Karen Dubin, Founder & Director of Sniffapalooza, can clock her interest in fragrance down to the day. She was four years old.

“My Grandmother Rose started working when she was eight. When she became 60, she took the money she had saved and began taking cruises to see the world on the luxury liners that would be at sea for three months at a time. When she came back from her first trip, she brought me scented soaps from hotels like The Ritz and The Savoy. I kept them in a little shoebox. She noticed I was attracted to the scents, and on her next trip, she brought me back small bottles of perfume—Joy, Chanel, Carven. I loved the packaging, too. That really started it!”

Avoiding sugary-sweet scents as a young girl, Karen started wearing men’s scents (Ralph Lauren Chaps for Men) at the age of 10. She spent her allowance on fragrances—the first bottle she bought was Lanvin Arpège when she was six. She can even recite the classic ads for Arpège: “Promise Her Anything, But Give Her Arpège.”

Karen’s increasing interest and knowledge of perfume ultimately became the driving force behind creating Sniffapalooza in 2002, the international event-based organization for fragrance enthusiasts. The philosophy of Sniffapalooza is to celebrate fragrance as an art, and its creators—perfumers—as artists.

“Perfumers are like rock stars to us!” Karen said.

The first event comprised only four people, a woman from Queens, and two women who came in from Cleveland for the day.

“We shopped, compared fragrances, ate, and talked about jobs, kids, husbands and boyfriends. It was so much fun being with people who love what you love!”

Soon the events grew larger. “It wasn’t difficult. I had a following from when I wrote fragrance reviews for MakeupAlley.com, and I was a fixture at the fragrance counters of Barneys, Takashimaya, Henri Bendel and other stores…known as a really knowledgeable consumer. We had the first ‘meetup’ before the word ‘meetup’ ever existed!”

What excites Karen most about winning this year’s Great Idea Award for Fragrance Innovation? She’s the first consumer to win it.

“That’s kind of wonderful. I’m really winning this for all the other consumers out there. This wasn’t my job, it came from pure passion!”

Up until the summer of 2012, Karen held down a full-time career in advertising as a producer and writer of TV and radio commercials. But over the years, Sniffapalooza became as natural to her as a heartbeat. Her company had its first formal event in 2004 at Bergdorf Goodman, attended by other fragrance enthusiasts she met online. One of those attending was Karen Adams, who eventually became her partner in Sniffapalooza, and together they have turned it into the largest consumer fragrance group on the planet, producing many events as well as a yearly trip abroad to study fragrance in a foreign city. The group has very good relationships with perfumers and has done many events with them, and many have even joined Sniffapalooza.

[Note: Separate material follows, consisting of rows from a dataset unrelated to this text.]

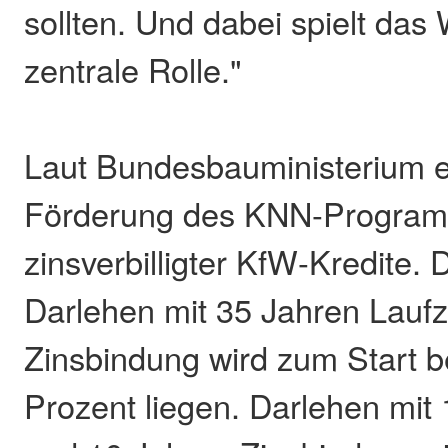
sollten. Und dabei spielt da
zentrale Rolle."
Laut Bundesbauministerium er
Förderung des KNN-Programm
zinsverbilligter KfW-Kredite. 
Darlehen mit 35 Jahren Laufz
Zinsbindung wird zum Start b
Prozent liegen. Darlehen mit 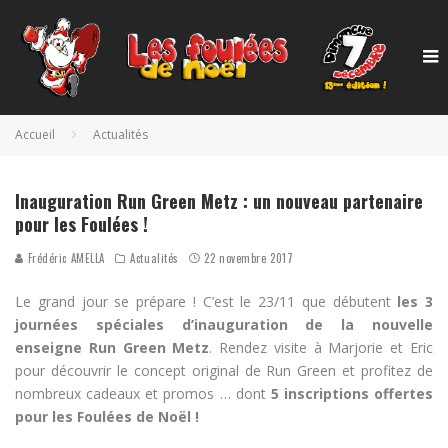
Accueil
Actualités
Inauguration Run Green Metz : un nouveau partenaire
pour les Foulées !
Frédéric AMELLA
Actualités
22 novembre 2017
Le grand jour se prépare ! C’est le 23/11 que débutent
les 3
journées spéciales d’inauguration de la nouvelle
enseigne Run Green Metz
. Rendez visite à Marjorie et Eric
pour découvrir le concept original de Run Green et profitez de
nombreux cadeaux et promos … dont
5 inscriptions offertes
pour les Foulées de Noël !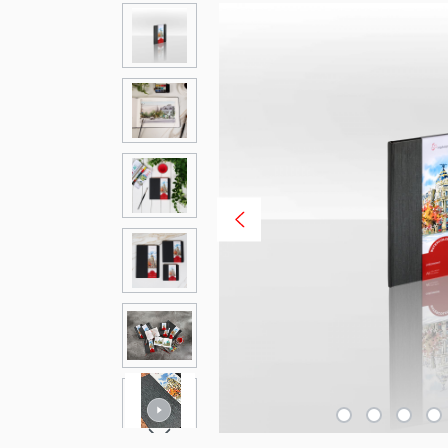
Bildergalerie überspringen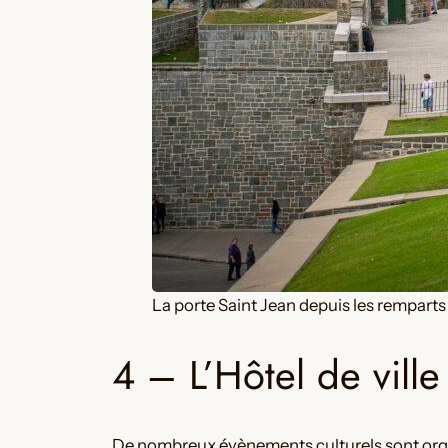
La porte Saint Jean depuis les remparts
4 – L’Hôtel de vil
De nombreux évènements culturels sont organis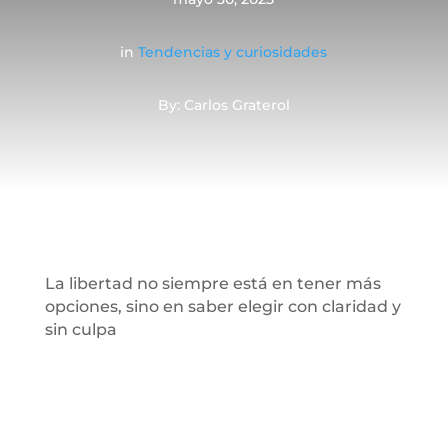
in
Tendencias y curiosidades
By: Carlos Graterol
La libertad no siempre está en tener más
opciones, sino en saber elegir con claridad y
sin culpa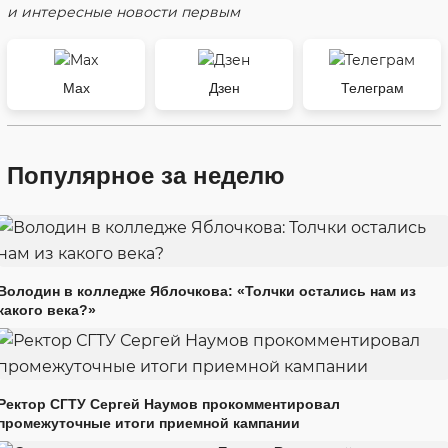
и интересные новости первым
Max
Дзен
Телеграм
Популярное за неделю
Володин в колледже Яблочкова: «Толчки остались нам из
какого века?»
Ректор СГТУ Сергей Наумов прокомментировал
промежуточные итоги приемной кампании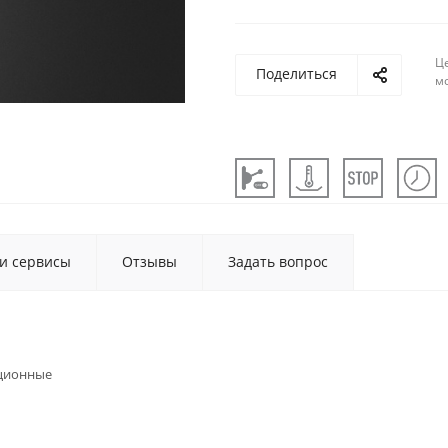
Ц
Поделиться
м
 и сервисы
Отзывы
Задать вопрос
ционные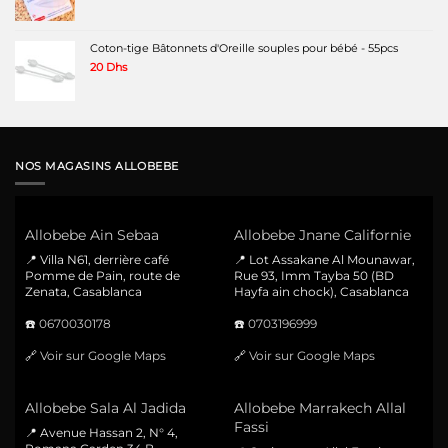
Coton-tige Bâtonnets d'Oreille souples pour bébé - 55pcs
20
Dhs
NOS MAGASINS ALLOBEBE
Allobebe Ain Sebaa
Allobebe Jnane Californie
📍 Villa N61, derrière café
📍 Lot Assakane Al Mounawar,
Pomme de Pain, route de
Rue 93, Imm Tayba 50 (BD
Zenata, Casablanca
Hayfa ain chock), Casablanca
☎️
0670030178
☎️
0703196999
🔗
Voir sur Google Maps
🔗
Voir sur Google Maps
Allobebe Sala Al Jadida
Allobebe Marrakech Allal
Fassi
📍 Avenue Hassan 2, N° 4,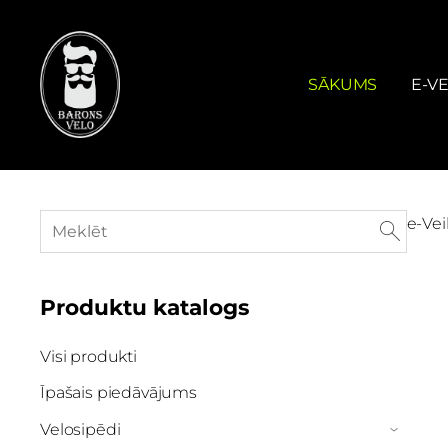
SĀKUMS
E-VE
e-Vei
Produktu katalogs
Visi produkti
Īpašais piedāvājums
Velosipēdi
›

A turning point for Sniffapalooza was in December 2005, when a feature story about Karen and the group ran on the front page of The Wall Street Journal, complete with a woodcut portrait of Karen. “I felt like we had really arrived!”

While Karen’s group generates sales for stores—and she’s helped several retailers curate their niche fragrance selections—Sniffapalooza has never been monetized. It’s always been about the shared passion and camaraderie of kindred spirits.

“It’s complex. I worked in advertising for over 29 years, but fragrance is really what I’m about—it’s my life. I boldly left a secure job to see if I could forge a career in fragrance, and I was lucky—because of my reputation with Sniffapalooza, I picked up freelance work right away. And now I’m involved in several projects with fragrance houses. This will also give me the time to think about building Sniffapalooza globally.”

Today Karen is trying to figure out her next steps in growing her company, and where she fits in the fragrance industry. What does she think she’s contributed most to it?

“What wound up happening, totally without setting out to, was that with Sniffapalooza I ended up identifying a consumer for the fragrance industry they weren’t even aware of—passionate, knowledgeable, informed—wants to know everything about the perfumer, his process, inspirations, curious about every detail from the first idea on the back of a cocktail napkin to the finished product on the shelf. And, importantly, this consumer buys a lot. Additionally, I gave the consumer a voice. That was a new concept. Fragrance companies and raw material houses know we’re informed, and they trust our opinions and want to know what we think. We’ve become a muse and a powerful marketing tool for the fragrance industry. The consumer is now, rightfully so, a part of the equation.”